Ｓ８７０では、位置姿勢推定部６１０が、Ｓ８６０で得られた出力結果をもとに車両１００の自己位置推定を行う。Ｓ８５０の出力結果である距離情報をカメラ座標から地図座標もしくは世界座標に変換し、地図情報における車両１００の位置を推定する。自己位置推定の方法としては、ＳＬＡＭやそれ以外の方法を使っても良い。 In S870, position and orientation estimation unit 610 performs self-position estimation of vehicle 100 based on the output result obtained in S860. The distance information which is the output result of S850 is converted from camera coordinates to map coordinates or world coordinates, and the position of the vehicle 100 in the map information is estimated. As a method of self-position estimation, SLAM or another method may be used.

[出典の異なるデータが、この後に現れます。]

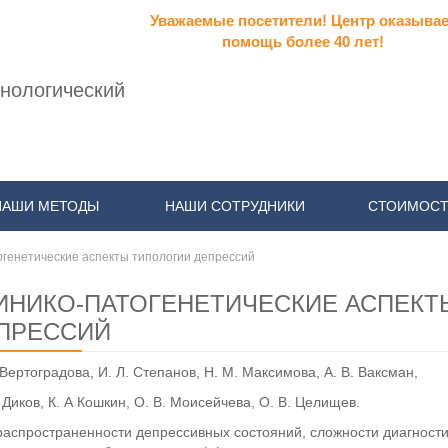
Уважаемые посетители! Центр оказывае
помощь более 40 лет!
нологический
НАШИ МЕТОДЫ
НАШИ СОТРУДНИКИ
СТОИМОСТ
огенетические аспекты типологии депрессий
ИНИКО-ПАТОГЕНЕТИЧЕСКИЕ АСПЕКТ
ПРЕССИЙ
 Вертоградова, И. Л. Степанов, Н. М. Максимова, А. В. Ваксман,
 Диков, К. А Кошкин, О. В. Моисейчева, О. В. Целищев.
распространенности депрессивных состояний, сложности диагност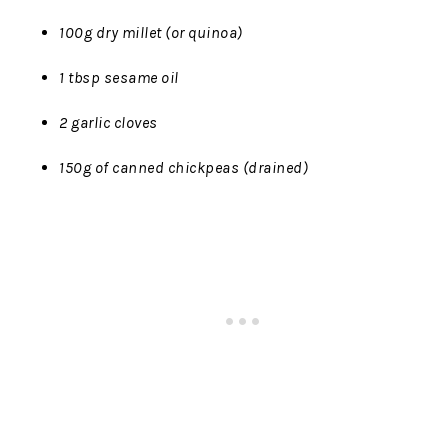
100g dry millet (or quinoa)
1 tbsp sesame oil
2 garlic cloves
150g of canned chickpeas (drained)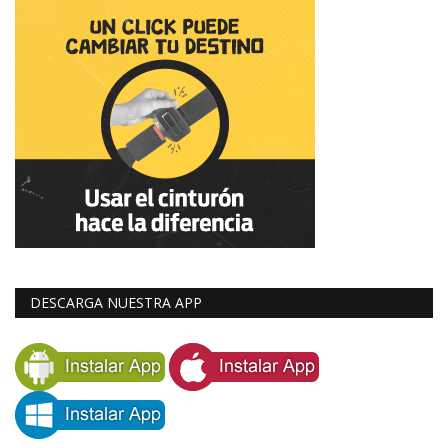
DESCARGA NUESTRA APP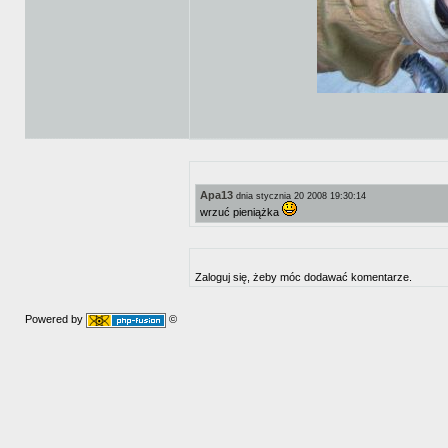
Apa13
dnia stycznia 20 2008 19:30:14
wrzuć pieniążka
Zaloguj się, żeby móc dodawać komentarze.
Powered by
©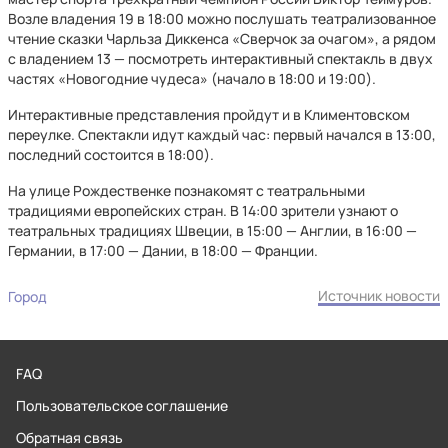
Возле владения 19 в 18:00 можно послушать театрализованное
чтение сказки Чарльза Диккенса «Сверчок за очагом», а рядом
с владением 13 — посмотреть интерактивный спектакль в двух
частях «Новогодние чудеса» (начало в 18:00 и 19:00).
Интерактивные представления пройдут и в Климентовском
переулке. Спектакли идут каждый час: первый начался в 13:00,
последний состоится в 18:00).
На улице Рождественке познакомят с театральными
традициями европейских стран. В 14:00 зрители узнают о
театральных традициях Швеции, в 15:00 — Англии, в 16:00 —
Германии, в 17:00 — Дании, в 18:00 — Франции.
Источник новости
Город
FAQ
Пользовательское соглашение
Обратная связь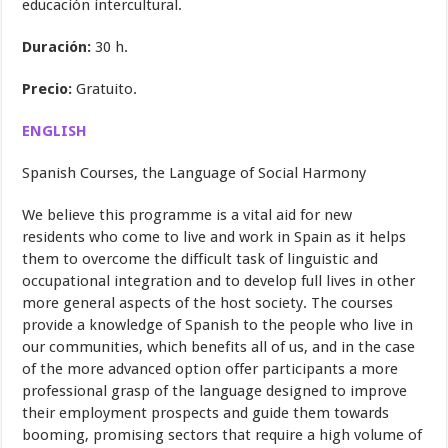
educación intercultural.
Duración:
30 h.
Precio:
Gratuito.
ENGLISH
Spanish Courses, the Language of Social Harmony
We believe this programme is a vital aid for new
residents who come to live and work in Spain as it helps
them to overcome the difficult task of linguistic and
occupational integration and to develop full lives in other
more general aspects of the host society. The courses
provide a knowledge of Spanish to the people who live in
our communities, which benefits all of us, and in the case
of the more advanced option offer participants a more
professional grasp of the language designed to improve
their employment prospects and guide them towards
booming, promising sectors that require a high volume of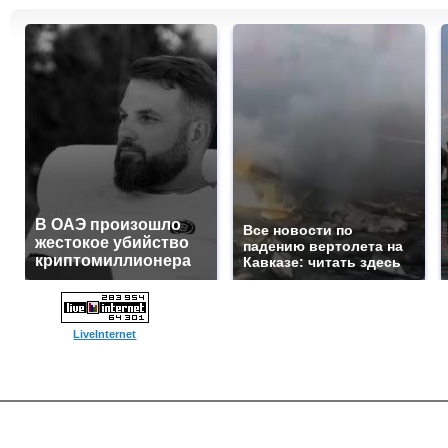
В ОАЭ произошло
Все новости по
жестокое убийство
падению вертолета на
криптомиллионера
Кавказе: читать здесь
LiveInternet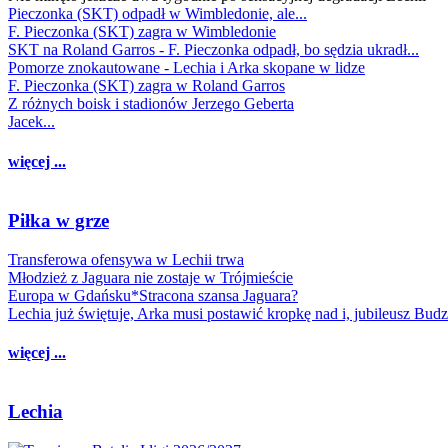
Pieczonka (SKT) odpadł w Wimbledonie, ale...
F. Pieczonka (SKT) zagra w Wimbledonie
SKT na Roland Garros - F. Pieczonka odpadł, bo sędzia ukradł...
Pomorze znokautowane - Lechia i Arka skopane w lidze
F. Pieczonka (SKT) zagra w Roland Garros
Z różnych boisk i stadionów Jerzego Geberta
Jacek...
więcej ...
Piłka w grze
Transferowa ofensywa w Lechii trwa
Młodzież z Jaguara nie zostaje w Trójmieście
Europa w Gdańsku*Stracona szansa Jaguara?
Lechia już świętuje, Arka musi postawić kropkę nad i, jubileusz Bud
więcej ...
Lechia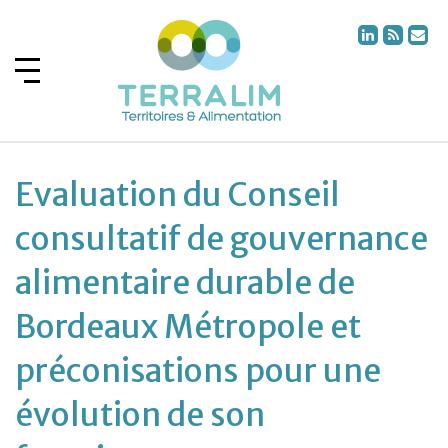
Evaluation du Conseil
consultatif de gouvernance
alimentaire durable de
Bordeaux Métropole et
préconisations pour une
évolution de son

Ｓ８８０では、移動装置にある運転制御部６２０が、位置姿勢推定部６１０で推定された車両１００の位置と地図情報に基づいてスタート地点から目的地に向かうルートを計算する。なお、車両１００には予め目的地の座標を示す地図情報を記憶部に保存しているか、通信部によって周辺の地図を取得できるようになっているものとする。また、ＳＬＡＭ（ＳＩＭＵＬＴＡＮＥＯＵＳＬＯＣＡＬＩＺＡＴＩＯＮＡＮＤＭＡＰＰＩＮＧ）の技術を用いて随時周辺の地図を作成しながらルート探索するようにしても良い。次に、そのルートをたどるための制御値を算出し、アクチュエータ部６３０を介して車両の自動運転を行う。なお、自動運転中に変化する車両の位置姿勢を、常に位置姿勢推定部６１０で推定し、制御値を更新することで精度の高い自動運転を実現できる。また、位置姿勢推定部６１０は情報処理装置３００が出力する距離画像に基づいて、道路上に存在する凸凹や障害物の存在を検知し、運転制御部６２０は車両のスピードを緩める制御や停止の制御を自動的に選択できる。具体的には加速度や進行方向を制御値として算出する。アクチュエータ部６３０は、運転制御部６２０から出力する制御値に基づいて、車両の各機構（車輪のトルクや方向など）を動かし運転を行う。 In S880, the operation control unit 620 in the mobile device calculates a route from the start point to the destination based on the position of the vehicle 100 estimated by the position and orientation estimation unit 610 and the map information. In the vehicle 100, it is assumed that map information indicating coordinates of a destination is stored in the storage unit in advance, or that the communication unit can acquire maps of the surroundings. In addition, the route may be searched while creating a map of the surrounding area at any time using the technique of SLAM (SIMULTANEOUS LOCALIZATION AND MAPPING). Next, a control value for following the route is calculated, and automatic driving of the vehicle is performed via the actuator unit 630. The position and orientation estimation unit 610 always estimates the position and orientation of the vehicle that changes during automatic driving, and updates the control value to realize highly accurate automatic driving. Further, the position and orientation estimation unit 610 detects the presence of bumps and obstacles present on the road based on the distance image output by the information processing device 300, and the operation control unit 620 performs control to stop the speed of the vehicle or stop. Control can be selected automatically. Specifically, the acceleration and the traveling direction are calculated as control values. The actuator unit 630 performs driving by moving each mechanism (for example, the torque or the direction of the wheel) of the vehicle based on the control value output from the operation control unit 620.

Ｓ８９０では、運転制御部６２０が、車両１００が目的地に到着したときにシステムを終了する。Ｓ８７０で位置姿勢推定部６１０が、目的地と車両１００の距離が一定の値以下である場合は、運転制御部６２０が、目的地に到着したと判断する。目的地に到着していない場合はＳ８１０に戻る。システム終了の合図はこれ以外にも人間側の操作によって指示したりするようにしても良い。 In S890, the operation control unit 620 ends the system when the vehicle 100 arrives at the destination. When the distance between the destination and the vehicle 100 is equal to or less than a predetermined value in S870, the position and orientation estimation unit 610 determines that the driving control unit 620 has arrived at the destination. If it has not arrived at the destination, the process returns to S810. Other than this, a signal of system termination may be instructed by a human operation.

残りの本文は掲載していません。